INSTRUCTIONS TO FOLLOW:
Pictures stay out. Extract the lines below from the first one through the line with "하도록 설계된 다양한 기술과 기계를 포함합니다. 여기에는 자", both included.

EXTRACTED INFORMATION:
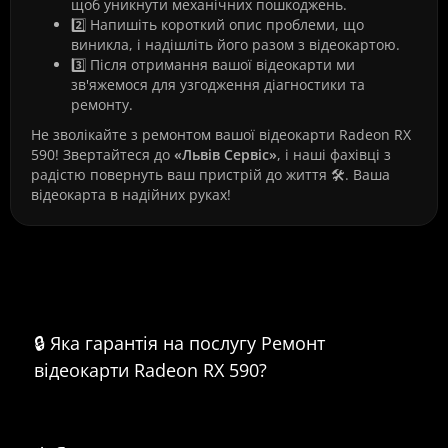
щоб уникнути механічних пошкоджень.
2️⃣ Напишіть короткий опис проблеми, що
виникла, і надішліть його разом з відеокартою.
3️⃣ Після отримання вашої відеокарти ми
зв'яжемося для узгодження діагностики та
ремонту.
Не зволікайте з ремонтом вашої відеокарти Radeon RX
590! Звертайтеся до
«Львів Сервіс»
, і наші фахівці з
радістю повернуть ваш пристрій до життя 🛠️. Ваша
відеокарта в надійних руках!
Часті питання про Ремонт
відеокарти Radeon RX 590
🔒 Яка гарантія на послугу Ремонт
відеокарти Radeon RX 590?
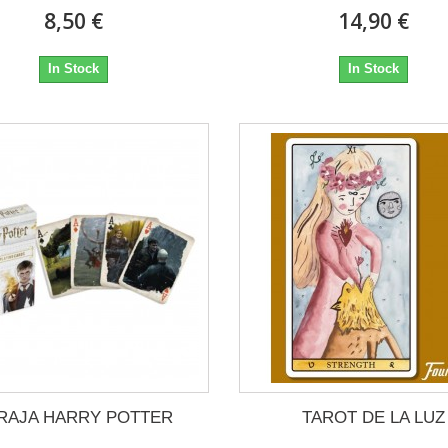
8,50 €
14,90 €
In Stock
In Stock
RAJA HARRY POTTER
TAROT DE LA LUZ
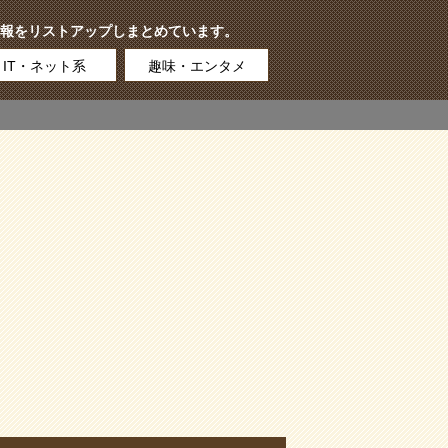
報をリストアップしまとめています。
IT・ネット系
趣味・エンタメ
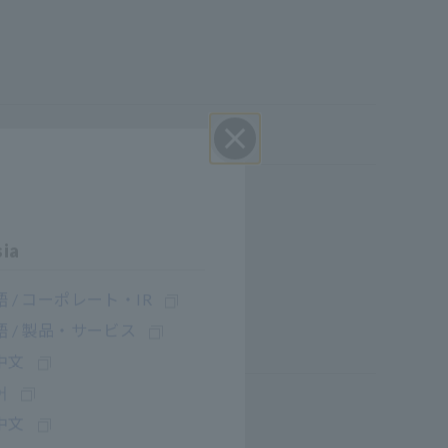
Close
sia
 / コーポレート・IR
 / 製品・サービス
中文
어
中文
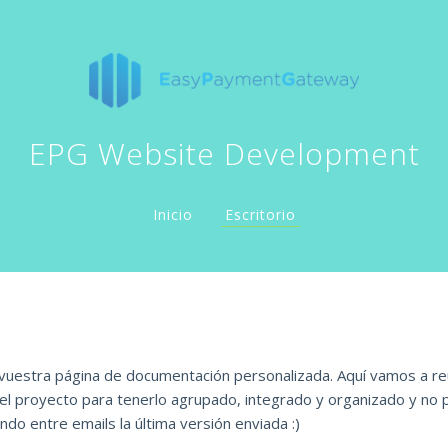
EPG Website Development
Inicio
Escritorio
vuestra página de documentación personalizada. Aquí vamos a reu
el proyecto para tenerlo agrupado, integrado y organizado y no 
do entre emails la última versión enviada :)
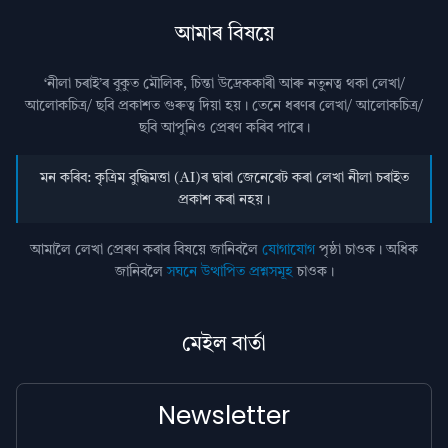
আমাৰ বিষয়ে
‘নীলা চৰাই’ৰ বুকুত মৌলিক, চিন্তা উদ্রেককাৰী আৰু নতুনত্ব থকা লেখা/
আলোকচিত্ৰ/ ছবি প্রকাশত গুৰুত্ব দিয়া হয়। তেনে ধৰণৰ লেখা/ আলোকচিত্ৰ/
ছবি আপুনিও প্রেৰণ কৰিব পাৰে।
মন কৰিব: কৃত্ৰিম বুদ্ধিমত্তা (AI)ৰ দ্বাৰা জেনেৰেট কৰা লেখা নীলা চৰাইত
প্ৰকাশ কৰা নহয়।
আমালৈ লেখা প্ৰেৰণ কৰাৰ বিষয়ে জানিবলৈ
যোগাযোগ
পৃষ্ঠা চাওক। অধিক
জানিবলৈ
সঘনে উত্থাপিত প্ৰশ্নসমূহ
চাওক।
মেইল বাৰ্তা
Newsletter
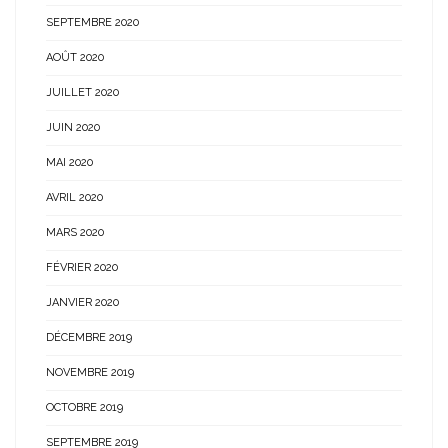
SEPTEMBRE 2020
AOÛT 2020
JUILLET 2020
JUIN 2020
MAI 2020
AVRIL 2020
MARS 2020
FÉVRIER 2020
JANVIER 2020
DÉCEMBRE 2019
NOVEMBRE 2019
OCTOBRE 2019
SEPTEMBRE 2019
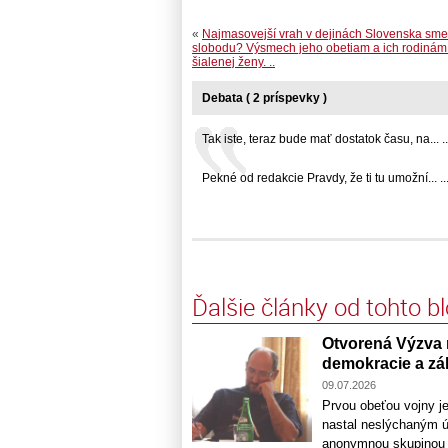
«
Najmasovejší vrah v dejinách Slovenska sme
slobodu? Výsmech jeho obetiam a ich rodinám v
šialenej ženy. ..
Debata ( 2 príspevky )
Tak iste, teraz bude mať dostatok času, na... ..
Pekné od redakcie Pravdy, že ti tu umožní... ..
Ďalšie články od tohto b
Otvorená Výzva 
demokracie a zá
09.07.2026
Prvou obeťou vojny je
nastal neslýchaným ú
anonymnou skupinou ak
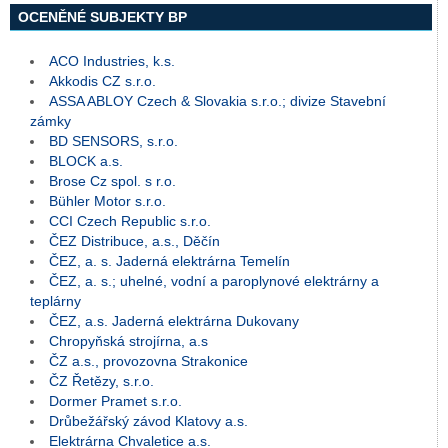
OCENĚNÉ SUBJEKTY BP
ACO Industries, k.s.
Akkodis CZ s.r.o.
ASSA ABLOY Czech & Slovakia s.r.o.; divize Stavební
zámky
BD SENSORS, s.r.o.
BLOCK a.s.
Brose Cz spol. s r.o.
Bühler Motor s.r.o.
CCI Czech Republic s.r.o.
ČEZ Distribuce, a.s., Děčín
ČEZ, a. s. Jaderná elektrárna Temelín
ČEZ, a. s.; uhelné, vodní a paroplynové elektrárny a
teplárny
ČEZ, a.s. Jaderná elektrárna Dukovany
Chropyňská strojírna, a.s
ČZ a.s., provozovna Strakonice
ČZ Řetězy, s.r.o.
Dormer Pramet s.r.o.
Drůbežářský závod Klatovy a.s.
Elektrárna Chvaletice a.s.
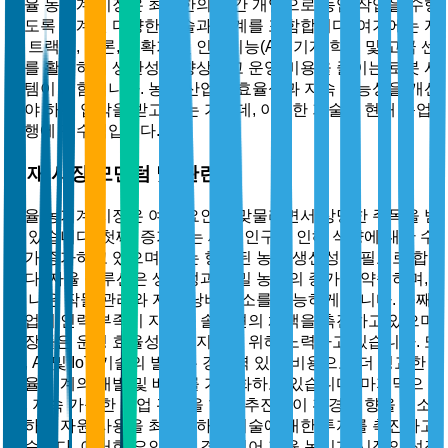
자율 농기계 시장은 최소한의 인간 개입으로 농업 작업을 수행
하도록 설계된 다양한 기술과 기계를 포함합니다. 여기에는 자
율 트랙터, 드론, 수확기 및 인공지능(AI), 기계 학습 및 고급 센
서를 활용하여 생산성을 향상하고 운영 비용을 줄이는 로봇 시
스템이 포함됩니다. 농업 산업이 효율성과 지속 가능성을 개선
해야 하는 압박을 받고 있는 가운데, 이러한 기술은 현대 농업
관행에 필수적입니다.
현재 시장 모멘텀 및 관련성
자율 농기계 시장은 여러 요인이 맞물리면서 상당한 주목을 받
고 있습니다. 첫째, 증가하는 세계 인구로 인해 식량에 대한 수
요가 증가하고 있으며, 이는 향상된 농업 생산성을 필요로 합
니다. 자율 솔루션은 생산성과 정밀 농업의 증가를 약속하며,
더 나은 작물 관리와 자원 낭비 감소를 가능하게 합니다. 둘째,
농업의 인력 부족이 자동화 솔루션의 채택을 촉진하고 있으며,
농장들은 운영 효율성을 유지하기 위해 노력하고 있습니다. 또
한, AI 및 IoT 기술의 발전은 경쟁력 있는 비용으로 더 정교한
자율 기계의 개발 및 배치를 가속화하고 있습니다. 마지막으
로, 지속 가능한 농업 관행을 향한 추진력이 환경 영향을 최소
화하고 자원 사용을 최적화하는 기술에 대한 투자를 촉진하고
있습니다. 이러한 요인들이 결합되어 자율 농기계 시장의 성장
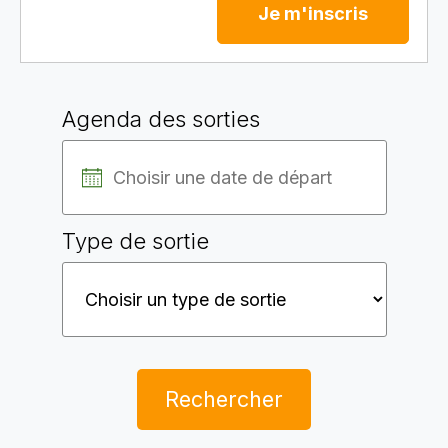
Je m'inscris
Agenda des sorties
Type de sortie
Rechercher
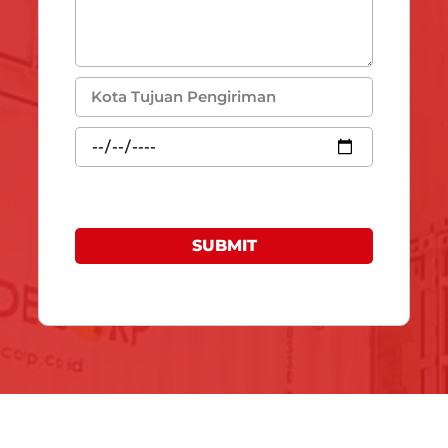
SUBMIT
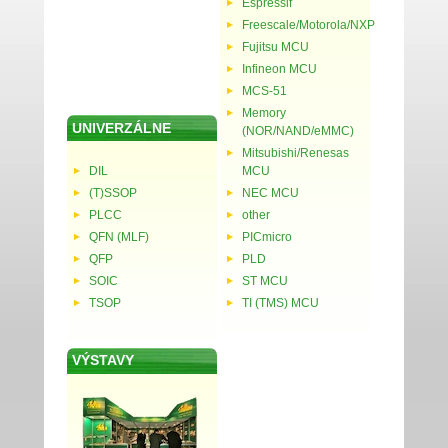
Espressif
Freescale/Motorola/NXP
Fujitsu MCU
Infineon MCU
MCS-51
Memory
UNIVERZÁLNE
(NOR/NAND/eMMC)
Mitsubishi/Renesas
DIL
MCU
(T)SSOP
NEC MCU
PLCC
other
QFN (MLF)
PICmicro
QFP
PLD
SOIC
ST MCU
TSOP
TI (TMS) MCU
VÝSTAVY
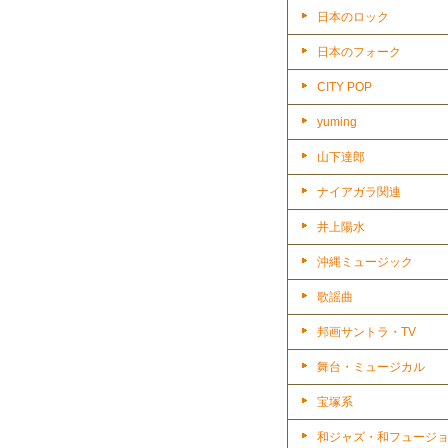
日本のロック
日本のフォーク
CITY POP
yuming
山下達郎
ナイアガラ関連
井上陽水
沖縄ミュージック
歌謡曲
邦画サントラ・TV
舞台・ミュージカル
宝塚系
和ジャズ・和フュージ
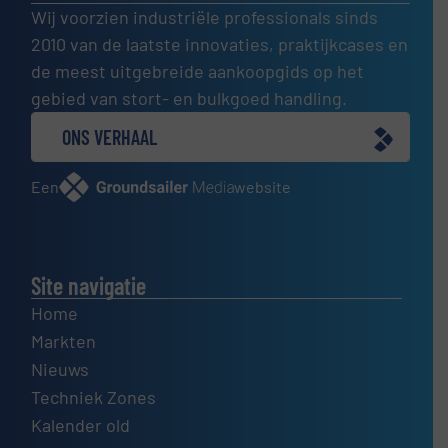
Wij voorzien industriële professionals sinds
2010 van de laatste innovaties, praktijkcases en
de meest uitgebreide aankoopgids op het
gebied van stort- en bulkgoed handling.
ONS VERHAAL
Een
website
Site navigatie
Home
Markten
Nieuws
Techniek Zones
Kalender old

TASK OUTPUT:
щоб уникнути механічних пошкоджень.
2️⃣ Напишіть короткий опис проблеми, що
виникла, і надішліть його разом з відеокартою.
3️⃣ Після отримання вашої відеокарти ми
зв'яжемося для узгодження діагностики та
ремонту.
Не зволікайте з ремонтом вашої відеокарти Radeon RX
590! Звертайтеся до
«Львів Сервіс»
, і наші фахівці з
радістю повернуть ваш пристрій до життя 🛠️. Ваша
відеокарта в надійних руках!
Часті питання про Ремонт
відеокарти Radeon RX 590
🔒 Яка гарантія на послугу Ремонт
відеокарти Radeon RX 590?
8,50 €
14,90 €
In Stock
In Stock
RAJA HARRY POTTER
TAROT DE LA LUZ
報をリストアップしまとめています。
IT・ネット系
趣味・エンタメ
Close
sia
 / コーポレート・IR
 / 製品・サービス
中文
어
中文
EPG Website Development
Inicio
Escritorio
vuestra página de documentación personalizada. Aquí vamos a reu
el proyecto para tenerlo agrupado, integrado y organizado y no 
do entre emails la última versión enviada :)
আমাৰ বিষয়ে
‘নীলা চৰাই’ৰ বুকুত মৌলিক, চিন্তা উদ্রেককাৰী আৰু নতুনত্ব থকা লেখা/
আলোকচিত্ৰ/ ছবি প্রকাশত গুৰুত্ব দিয়া হয়। তেনে ধৰণৰ লেখা/ আলোকচিত্ৰ/
ছবি আপুনিও প্রেৰণ কৰিব পাৰে।
মন কৰিব: কৃত্ৰিম বুদ্ধিমত্তা (AI)ৰ দ্বাৰা জেনেৰেট কৰা লেখা নীলা চৰাইত
প্ৰকাশ কৰা নহয়।
আমালৈ লেখা প্ৰেৰণ কৰাৰ বিষয়ে জানিবলৈ
যোগাযোগ
পৃষ্ঠা চাওক। অধিক
জানিবলৈ
সঘনে উত্থাপিত প্ৰশ্নসমূহ
চাওক।
মেইল বাৰ্তা
Newsletter
SEPTEMBRE 2020
AOÛT 2020
JUILLET 2020
JUIN 2020
MAI 2020
AVRIL 2020
MARS 2020
FÉVRIER 2020
JANVIER 2020
DÉCEMBRE 2019
NOVEMBRE 2019
OCTOBRE 2019
SEPTEMBRE 2019
«
Najmasovejší vrah v dejinách Slovenska sme
slobodu? Výsmech jeho obetiam a ich rodinám v
šialenej ženy. ..
Debata ( 2 príspevky )
Tak iste, teraz bude mať dostatok času, na... ..
Pekné od redakcie Pravdy, že ti tu umožní... ..
Ďalšie články od tohto b
Otvorená Výzva 
demokracie a zá
09.07.2026
Prvou obeťou vojny je
nastal neslýchaným ú
anonymnou skupinou ak
OCENĚNÉ SUBJEKTY BP
ACO Industries, k.s.
Akkodis CZ s.r.o.
ASSA ABLOY Czech & Slovakia s.r.o.; divize Stavební
zámky
BD SENSORS, s.r.o.
BLOCK a.s.
Brose Cz spol. s r.o.
Bühler Motor s.r.o.
CCI Czech Republic s.r.o.
ČEZ Distribuce, a.s., Děčín
ČEZ, a. s. Jaderná elektrárna Temelín
ČEZ, a. s.; uhelné, vodní a paroplynové elektrárny a
teplárny
ČEZ, a.s. Jaderná elektrárna Dukovany
Chropyňská strojírna, a.s
ČZ a.s., provozovna Strakonice
ČZ Řetězy, s.r.o.
Dormer Pramet s.r.o.
Drůbežářský závod Klatovy a.s.
Elektrárna Chvaletice a.s.
자율 농기계 시장은 최소한의 인간 개입으로 농업 작업을 수행
하도록 설계된 다양한 기술과 기계를 포함합니다. 여기에는 자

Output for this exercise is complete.